**What is required**. Only a number is expected in reply: the number of lines below that include the word "físicos".

:: Provided data ::

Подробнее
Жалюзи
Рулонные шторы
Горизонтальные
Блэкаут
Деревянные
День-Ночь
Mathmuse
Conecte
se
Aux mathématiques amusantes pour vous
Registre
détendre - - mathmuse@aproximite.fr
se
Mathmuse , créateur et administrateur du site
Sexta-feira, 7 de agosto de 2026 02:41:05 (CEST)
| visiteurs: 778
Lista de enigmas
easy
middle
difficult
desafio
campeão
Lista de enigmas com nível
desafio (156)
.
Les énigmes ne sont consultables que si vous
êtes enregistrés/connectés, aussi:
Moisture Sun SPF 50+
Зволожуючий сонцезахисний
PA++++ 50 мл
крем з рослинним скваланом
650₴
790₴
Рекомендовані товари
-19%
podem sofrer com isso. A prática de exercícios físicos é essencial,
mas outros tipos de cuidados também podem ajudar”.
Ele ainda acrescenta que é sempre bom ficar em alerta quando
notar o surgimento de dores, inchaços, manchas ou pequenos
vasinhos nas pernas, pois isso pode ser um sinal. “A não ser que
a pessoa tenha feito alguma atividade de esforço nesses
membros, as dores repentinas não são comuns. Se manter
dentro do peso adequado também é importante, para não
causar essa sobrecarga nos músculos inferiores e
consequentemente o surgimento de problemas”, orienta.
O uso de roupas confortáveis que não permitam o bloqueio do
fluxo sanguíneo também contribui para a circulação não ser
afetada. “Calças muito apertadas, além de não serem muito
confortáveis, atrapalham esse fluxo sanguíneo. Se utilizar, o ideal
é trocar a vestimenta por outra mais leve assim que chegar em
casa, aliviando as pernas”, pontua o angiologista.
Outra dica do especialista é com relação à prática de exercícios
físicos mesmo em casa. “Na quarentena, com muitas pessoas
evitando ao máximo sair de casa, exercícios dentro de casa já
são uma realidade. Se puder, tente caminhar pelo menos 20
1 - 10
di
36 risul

:::

**Finished task**. 2